Users attempting to access Polymarket are now met with a “This site can’t be reached” error, with repeated refresh attempts failing to restore connectivity, indicating a broader access block rather than a temporary outage.
The disruption follows an advisory issued on April 25 by India’s Ministry of Electronics and Information Technology (MeitY), which instructed VPN providers to curb access to “illegal and blocked prediction market and online betting platforms.” The advisory noted that users were still bypassing domestic restrictions to access such services despite existing prohibitions.
Under the directive, internet service providers were ordered to restrict access to prediction markets, with Polymarket reportedly among the primary targets of enforcement action.
While Kalshi—regulated by the U.S. Commodity Futures Trading Commission (CFTC)—remains accessible for now, local media reports citing an anonymous MeitY source suggest it may soon be blocked as well. According to these reports, an order to restrict Polymarket has already been issued, with a similar directive for Kalshi potentially arriving in the coming days.
Prediction markets allow users to place real-money wagers on binary outcomes such as elections, financial market movements, and referendums. The sector gained significant global traction during the 2024 U.S. presidential election, where it became a widely used tool for speculation and hedging political risk.

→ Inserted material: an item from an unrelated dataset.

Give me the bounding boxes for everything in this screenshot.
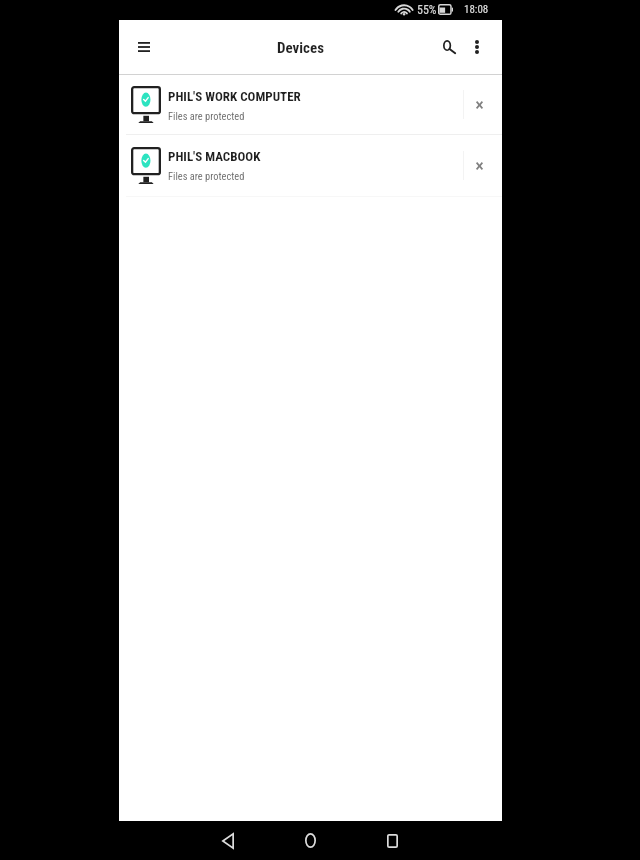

In India, however, authorities classify such activity as online money gaming, placing it under a regulatory framework that is effectively prohibited under the Promotion and Regulation of Online Gaming Act, 2025.

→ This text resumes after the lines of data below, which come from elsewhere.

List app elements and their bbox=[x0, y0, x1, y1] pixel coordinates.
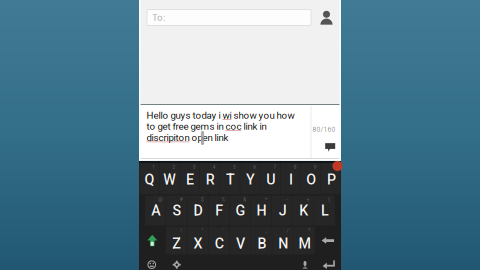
staticText: & bbox=[243, 197, 246, 202]
button[interactable]: Voice input bbox=[294, 256, 316, 270]
staticText: L bbox=[321, 202, 329, 219]
staticText: S bbox=[172, 202, 181, 219]
staticText: J bbox=[279, 202, 287, 219]
staticText: ? bbox=[308, 228, 310, 233]
staticText: ' bbox=[223, 228, 224, 233]
staticText: N bbox=[278, 235, 288, 252]
staticText: D bbox=[194, 202, 203, 219]
staticText: P bbox=[327, 171, 336, 188]
button[interactable]: Delete bbox=[315, 226, 341, 255]
button[interactable]: 7 bbox=[260, 162, 280, 194]
staticText: C bbox=[215, 235, 224, 252]
button[interactable]: 6 bbox=[240, 162, 260, 194]
staticText: Q bbox=[145, 171, 155, 188]
staticText: G bbox=[235, 202, 245, 219]
button[interactable]: ! bbox=[166, 226, 187, 255]
button[interactable]: @ bbox=[145, 195, 166, 226]
button[interactable]: 0 bbox=[321, 162, 341, 194]
button[interactable]: + bbox=[293, 195, 314, 226]
button[interactable]: Send message bbox=[325, 143, 335, 152]
staticText: X bbox=[194, 235, 202, 252]
button[interactable]: 4 bbox=[200, 162, 220, 194]
staticText: A bbox=[151, 202, 160, 219]
staticText: T bbox=[226, 171, 235, 188]
button[interactable]: Emoji bbox=[140, 256, 164, 270]
button[interactable]: To: bbox=[147, 10, 311, 26]
button[interactable]: 9 bbox=[301, 162, 321, 194]
staticText: ( bbox=[328, 197, 330, 202]
staticText: B bbox=[257, 235, 266, 252]
staticText: " bbox=[201, 228, 203, 233]
staticText: U bbox=[266, 171, 275, 188]
staticText: 2 bbox=[172, 164, 175, 170]
button[interactable]: Choose contact bbox=[320, 10, 333, 25]
button[interactable]: 5 bbox=[220, 162, 240, 194]
staticText: - bbox=[286, 197, 288, 202]
staticText: / bbox=[287, 228, 289, 233]
button[interactable]: * bbox=[250, 195, 272, 226]
staticText: M bbox=[299, 235, 311, 252]
staticText: R bbox=[206, 171, 215, 188]
staticText: ; bbox=[266, 228, 267, 233]
staticText: $ bbox=[201, 197, 204, 202]
staticText: 7 bbox=[273, 164, 276, 170]
button[interactable]: ( bbox=[314, 195, 335, 226]
staticText: O bbox=[306, 171, 316, 188]
staticText: to get free gems in coc link in bbox=[146, 121, 266, 132]
staticText: 8 bbox=[294, 164, 297, 170]
staticText: F bbox=[215, 202, 223, 219]
button[interactable]: $ bbox=[187, 195, 208, 226]
button[interactable]: Shift bbox=[139, 226, 166, 255]
button[interactable]: / bbox=[272, 226, 293, 255]
staticText: 3 bbox=[193, 164, 196, 170]
button[interactable]: ' bbox=[208, 226, 229, 255]
staticText: To: bbox=[152, 12, 165, 23]
staticText: ! bbox=[181, 228, 182, 233]
staticText: * bbox=[265, 197, 267, 202]
staticText: 1 bbox=[152, 164, 155, 170]
staticText: Y bbox=[246, 171, 255, 188]
staticText: K bbox=[299, 202, 308, 219]
button[interactable]: Keyboard settings bbox=[164, 256, 189, 270]
staticText: 6 bbox=[253, 164, 256, 170]
staticText: 5 bbox=[233, 164, 236, 170]
button[interactable]: ; bbox=[251, 226, 272, 255]
staticText: 80/160 bbox=[312, 126, 336, 133]
staticText: @ bbox=[158, 197, 162, 202]
staticText: : bbox=[244, 228, 246, 233]
staticText: E bbox=[186, 171, 194, 188]
button[interactable]: # bbox=[166, 195, 187, 226]
button[interactable]: 8 bbox=[280, 162, 301, 194]
button[interactable]: Return bbox=[316, 256, 341, 270]
staticText: I bbox=[289, 171, 293, 188]
staticText: % bbox=[222, 197, 226, 202]
staticText: V bbox=[236, 235, 245, 252]
staticText: 9 bbox=[314, 164, 317, 170]
button[interactable]: & bbox=[229, 195, 250, 226]
button[interactable]: % bbox=[208, 195, 229, 226]
staticText: Hello guys today i wi show you how bbox=[146, 110, 294, 121]
staticText: 4 bbox=[213, 164, 216, 170]
button[interactable]: - bbox=[272, 195, 293, 226]
staticText: + bbox=[307, 197, 310, 202]
staticText: # bbox=[180, 197, 183, 202]
button[interactable]: 1 bbox=[139, 162, 159, 194]
button[interactable]: " bbox=[187, 226, 208, 255]
button[interactable]: 2 bbox=[159, 162, 179, 194]
staticText: discripiton open link bbox=[146, 132, 228, 143]
staticText: Z bbox=[172, 235, 181, 252]
button[interactable]: 3 bbox=[179, 162, 200, 194]
button[interactable]: : bbox=[230, 226, 251, 255]
staticText: W bbox=[163, 171, 176, 188]
button[interactable]: ? bbox=[293, 226, 315, 255]
staticText: H bbox=[256, 202, 266, 219]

The government has maintained a cautious stance toward the broader crypto and digital asset ecosystem, prioritizing financial oversight and capital controls. New Delhi has also implemented stringent taxation measures, including a 30% tax on gains and a 1% tax deducted at source (TDS) on transactions, which critics say has significantly reduced domestic trading activity.
Regulators have further tightened supervision through Anti-Money Laundering (AML) and Counter-Terrorist Financing (CFT) compliance requirements enforced via the Financial Intelligence Unit (FIU). This regulatory pressure has contributed to an exodus of several crypto startups to more permissive jurisdictions such as Dubai and Singapore, as authorities continue to treat much of the sector as speculative rather than innovative financial infrastructure.
Meanwhile, India’s Parliamentary Standing Committee on Finance recently met representatives from major crypto exchanges including Binance, WazirX, and ZebPay in Delhi on May 20 to discuss taxation and regulatory oversight of the virtual digital assets (VDA) industry.
The committee also raised concerns over significant capital outflows from India through crypto-related channels.